═══ INFORMATION SHOWN ═══

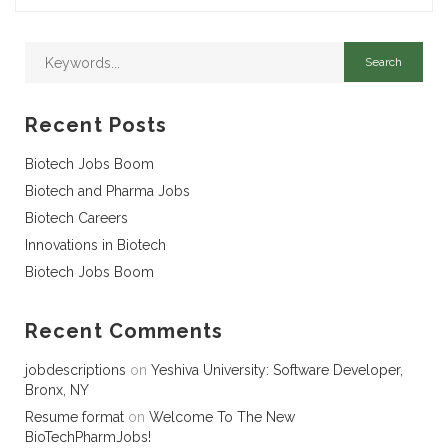
Recent Posts
Biotech Jobs Boom
Biotech and Pharma Jobs
Biotech Careers
Innovations in Biotech
Biotech Jobs Boom
Recent Comments
jobdescriptions
on
Yeshiva University: Software Developer,
Bronx, NY
Resume format
on
Welcome To The New
BioTechPharmJobs!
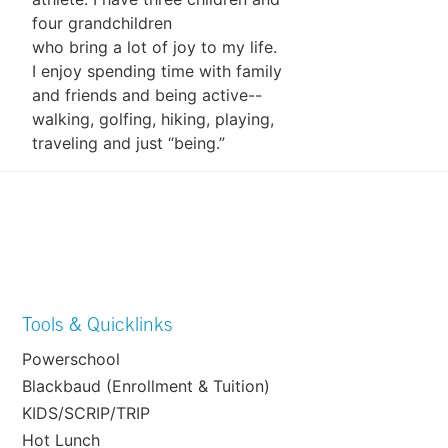
four grandchildren
who bring a lot of joy to my life.
I enjoy spending time with family
and friends and being active--
walking, golfing, hiking, playing,
traveling and just “being.”
Tools & Quicklinks
Powerschool
Blackbaud (Enrollment & Tuition)
KIDS/SCRIP/TRIP
Hot Lunch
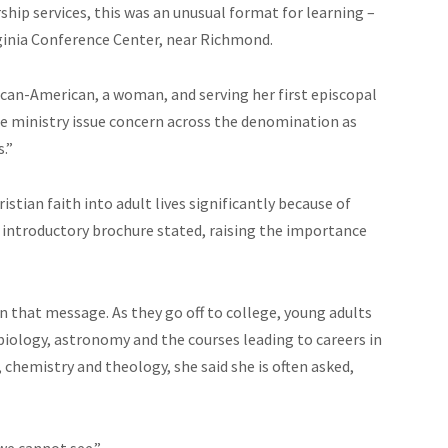
hip services, this was an unusual format for learning –
ginia Conference Center, near Richmond.
rican-American, a woman, and serving her first episcopal
e ministry issue concern across the denomination as
s.”
istian faith into adult lives significantly because of
e introductory brochure stated, raising the importance
 that message. As they go off to college, young adults
biology, astronomy and the courses leading to careers in
 chemistry and theology, she said she is often asked,
 we cannot see.”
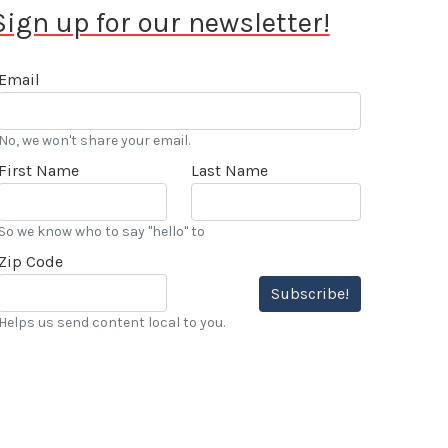
Sign up for our newsletter!
Email
No, we won't share your email.
First Name
Last Name
So we know who to say "hello" to
Zip Code
Subscribe!
Helps us send content local to you.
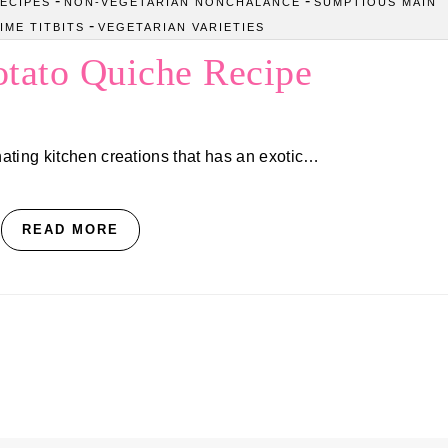
-
-
ECIPES
NON-VEGETARIAN NONCHALANCE
SUMPTIOUS MAIN
-
IME TITBITS
VEGETARIAN VARIETIES
otato Quiche Recipe
ating kitchen creations that has an exotic…
READ MORE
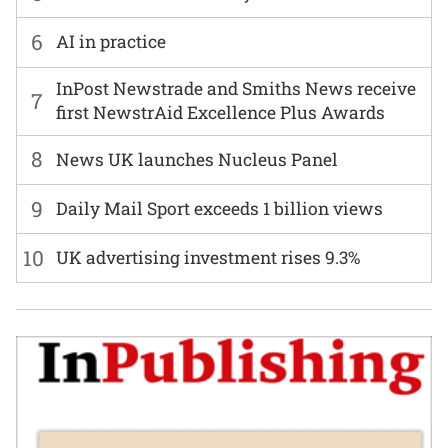
6
AI in practice
InPost Newstrade and Smiths News receive
7
first NewstrAid Excellence Plus Awards
8
News UK launches Nucleus Panel
9
Daily Mail Sport exceeds 1 billion views
10
UK advertising investment rises 9.3%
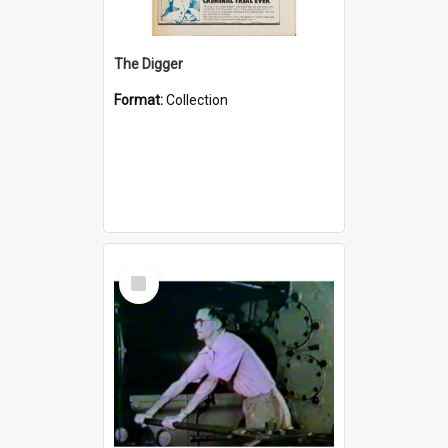
The Digger
Format:
Collection
Select
Item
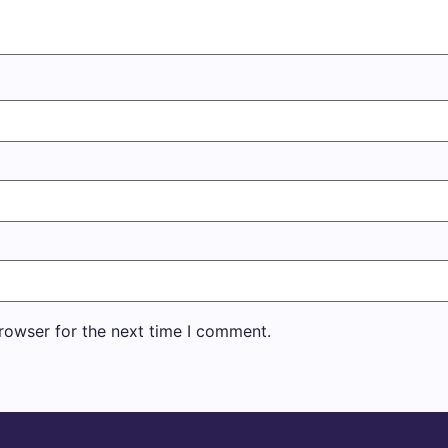
rowser for the next time I comment.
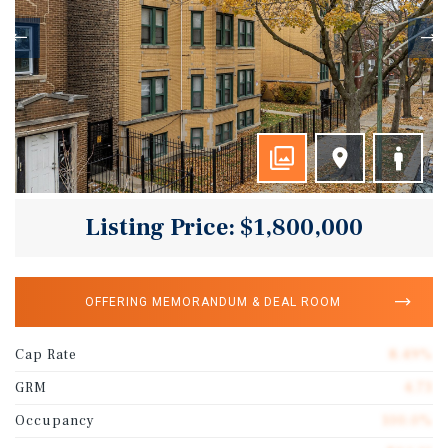
Listing Price: $1,800,000
OFFERING MEMORANDUM & DEAL ROOM
Cap Rate
8.49%
GRM
4.73
Occupancy
100.0%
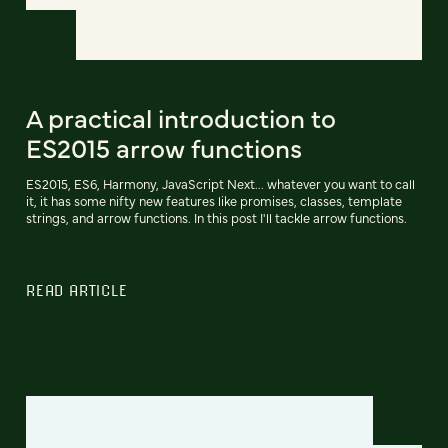
A practical introduction to
ES2015 arrow functions
ES2015, ES6, Harmony, JavaScript Next... whatever you want to call
it, it has some nifty new features like promises, classes, template
strings, and arrow functions. In this post I'll tackle arrow functions.
READ ARTICLE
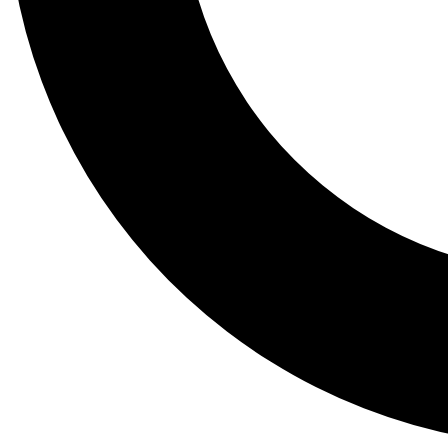
Tail
Lessons, gear a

═══

§ TRY IT
Could you write out the records again exactly, omitting each image?

§ RESULT FOR THIS TASK
Recent Posts
Biotech Jobs Boom
Biotech and Pharma Jobs
Biotech Careers
Innovations in Biotech
Biotech Jobs Boom
Recent Comments
jobdescriptions
on
Yeshiva University: Software Developer,
Bronx, NY
Resume format
on
Welcome To The New
BioTechPharmJobs!
four grandchildren
who bring a lot of joy to my life.
I enjoy spending time with family
and friends and being active--
walking, golfing, hiking, playing,
traveling and just “being.”
Tools & Quicklinks
Powerschool
Blackbaud (Enrollment & Tuition)
KIDS/SCRIP/TRIP
Hot Lunch
hip services, this was an unusual format for learning –
ginia Conference Center, near Richmond.
rican-American, a woman, and serving her first episcopal
e ministry issue concern across the denomination as
s.”
istian faith into adult lives significantly because of
e introductory brochure stated, raising the importance
 that message. As they go off to college, young adults
biology, astronomy and the courses leading to careers in
 chemistry and theology, she said she is often asked,
 we cannot see.”
Sign up for our newsletter!
Email
No, we won't share your email.
First Name
Last Name
So we know who to say "hello" to
Zip Code
Subscribe!
Helps us send content local to you.
-
-
ECIPES
NON-VEGETARIAN NONCHALANCE
SUMPTIOUS MAIN
-
IME TITBITS
VEGETARIAN VARIETIES
otato Quiche Recipe
ating kitchen creations that has an exotic…
READ MORE
6
AI in practice
InPost Newstrade and Smiths News receive
7
first NewstrAid Excellence Plus Awards
8
News UK launches Nucleus Panel
9
Daily Mail Sport exceeds 1 billion views
10
UK advertising investment rises 9.3%
The Digger
Format:
Collection
Select
Item
rowser for the next time I comment.
Listing Price: $1,800,000
OFFERING MEMORANDUM & DEAL ROOM
Cap Rate
8.49%
GRM
4.73
Occupancy
100.0%
A practical introduction to
ES2015 arrow functions
ES2015, ES6, Harmony, JavaScript Next... whatever you want to call
it, it has some nifty new features like promises, classes, template
strings, and arrow functions. In this post I'll tackle arrow functions.
READ ARTICLE
Tail
Lessons, gear a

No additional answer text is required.